Être l'icône du roman national français n'est pas une sinécure : régulièrement jeanne d'Arc doit se défendre des attaques qu'elle suscite, encore, comme des fantasmes qu'elle fait naître, toujours. Jeanne ? Elle-même : car comment ne pas penser que c'est sa voix, cette fois, qui est venue chanter aux oreilles de Colette Beaune pour lui demander de bouter la légende et son florilège de clichés, d'indiquer le chemin et d'en retirer les pierres pour mieux accéder à sa vérité, la seule : la vérité historique de la femme ayant vécu, cru, combattu et souffert.
Par ce travail précis et rigoureux, sans jamais cesser d'être accessible, Colette Beaune rend le plus bel hommage qu'il se puisse à la femme Jeanne, car femme elle fut et mérite que son histoire soit ainsi entendue : l'histoire est écrite par les vainqueurs, même quand ce sont, en réalité, des vainqueures, des vainqueresses, des victorieuses.

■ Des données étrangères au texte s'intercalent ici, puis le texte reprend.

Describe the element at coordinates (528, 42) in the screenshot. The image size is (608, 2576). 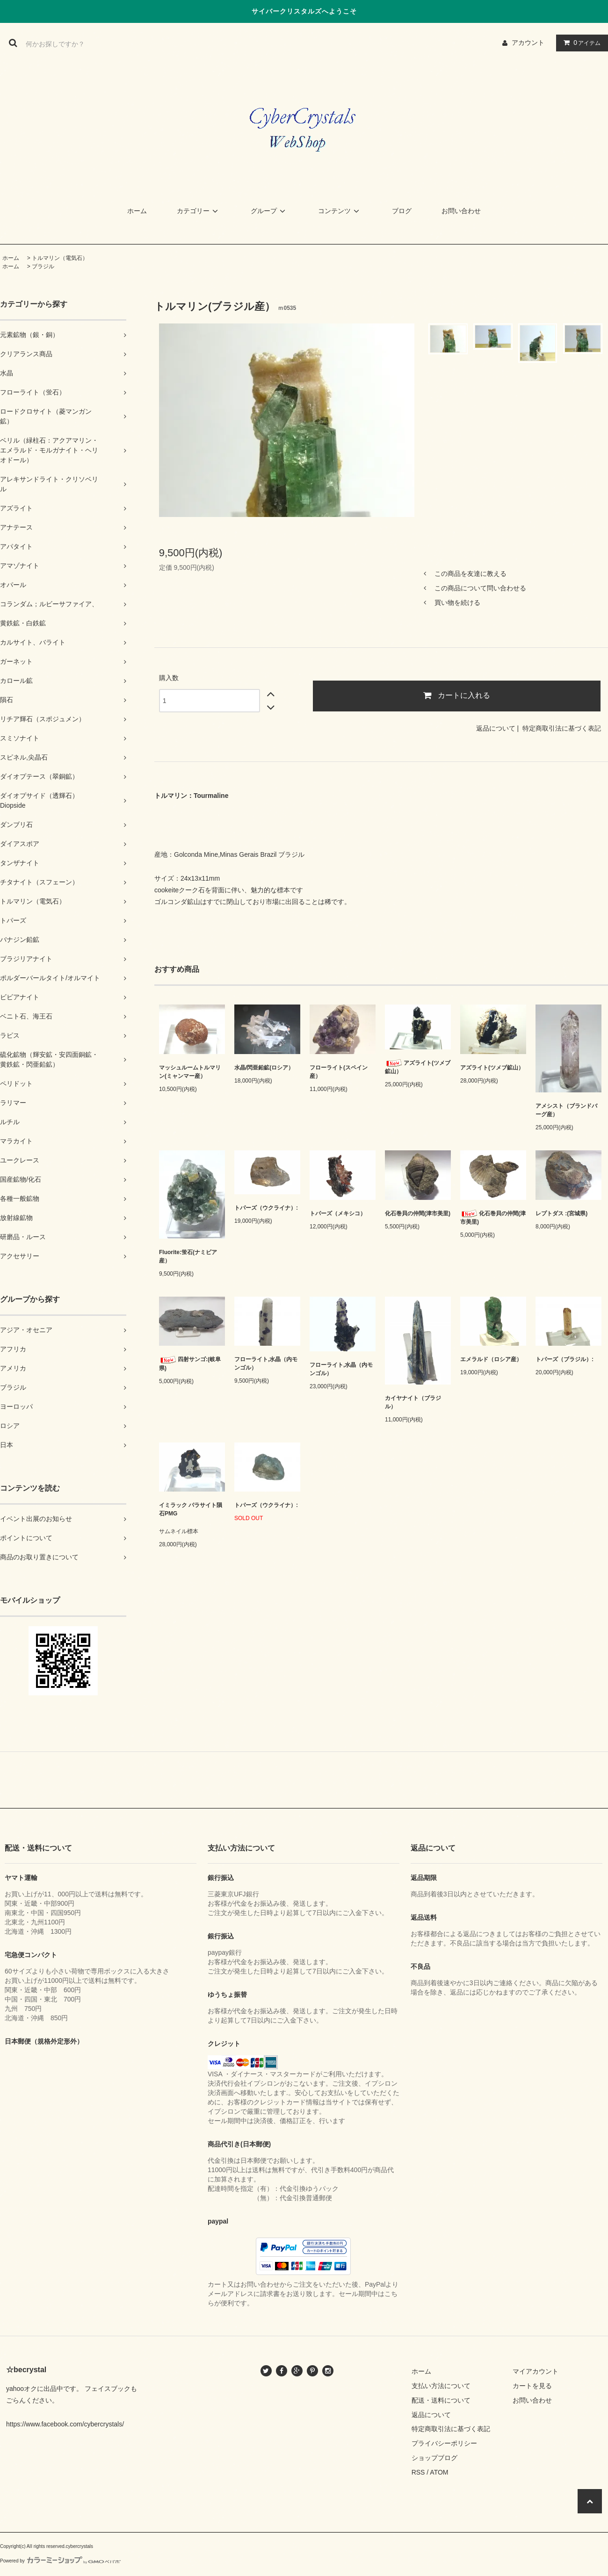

Colette Beaune, comme dans toute bonne biographie, en abordant son sujet (pourtant tout sauf assujettie) nous donne à lire l'histoire d'un temps, de ses représentations, de ses croyances, des rapports de sociabilité et des enjeux de pouvoir qui le caractérisaient. La place de la femme dans l'histoire (telle qu'elle eut lieu) ainsi que la question de la femme dans l'histoire (telle qu'on la raconte) trouve ici, sans doute, un ouvrage majeur.